SAINT JOHN, NB – Sudah hampir sebulan sejak serangan dunia maya yang signifikan menyebabkan kota Saint John menjadikan situs web dan layanan TI-nya offline.

Serangan itu kemudian terungkap sebagai ransomware, di mana biaya atau “tebusan” diminta untuk dapat membuka file terenkripsi.

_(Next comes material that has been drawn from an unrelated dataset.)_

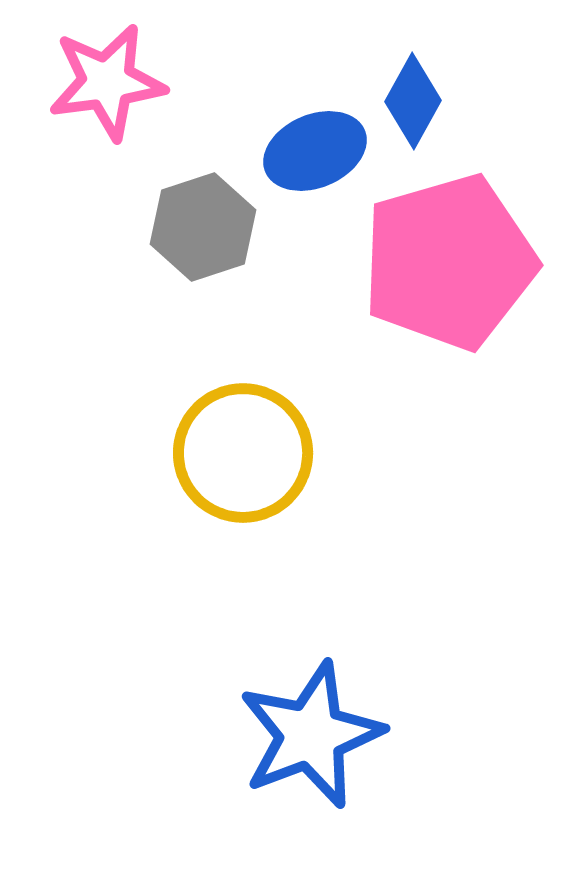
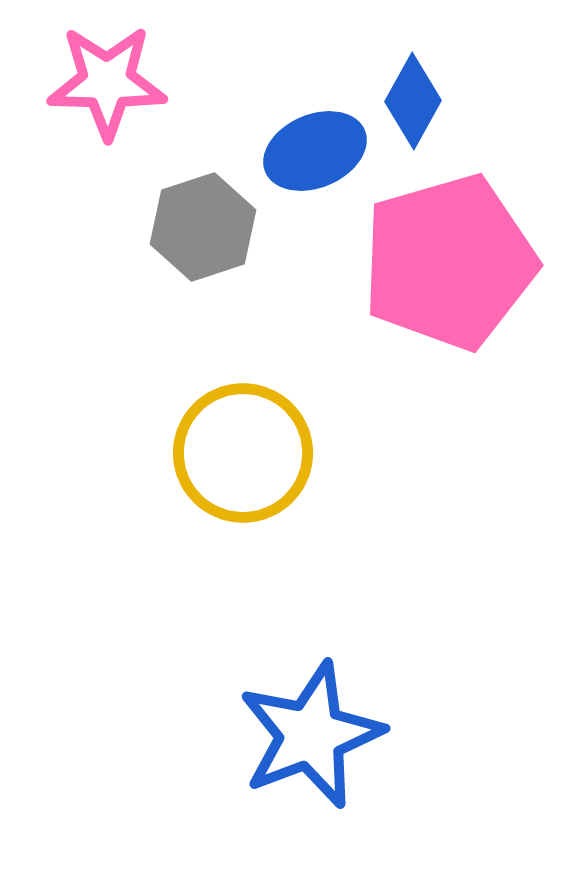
pink star: rotated 9 degrees clockwise
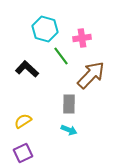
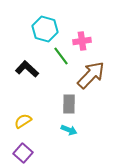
pink cross: moved 3 px down
purple square: rotated 24 degrees counterclockwise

Sekarang, kota tersebut tetap dalam mode pemulihan.

“Rencana tindakan kami untuk memulihkan semua layanan kami setelah serangan dunia maya yang kami alami pada November terus berjalan sesuai rencana dan tidak ada masalah signifikan untuk diidentifikasi,” kata manajer kota Saint John, John Collin.

Namun, dalam minggu-minggu setelah serangan itu, hanya ada sedikit detail, termasuk permintaan ransomware itu sendiri, yang sebelumnya tidak akan dikomentari oleh pemerintah kota.

Belum ada kabar apakah informasi pribadi apa pun yang diakses atau ditransfer sebagai akibat dari serangan ini — kota telah mengatakan bahwa mereka akan memberi tahu komunitas segera setelah mereka tahu lebih banyak.

Namun, pakar keamanan siber Kanada Dominic Vogel mengatakan kota itu bisa menjadi jauh lebih baik dalam hal berbagi informasi dengan publik tentang serangan itu.

“Dari apa yang saya lihat dan dengar, banyak pernyataan yang sangat umum dan tidak menawarkan wawasan yang bagus dan itu satu hal bagi organisasi sektor swasta untuk melakukan itu, tetapi untuk organisasi yang berhubungan dengan publik, saya merasa itu sangat tidak bertanggung jawab,” Vogelsaid.

Vogel juga mengatakan ransomware telah menjadi ancaman online utama yang dihadapi organisasi dan pertanyaan apakah membayar tebusan tidak selalu mudah untuk dijawab.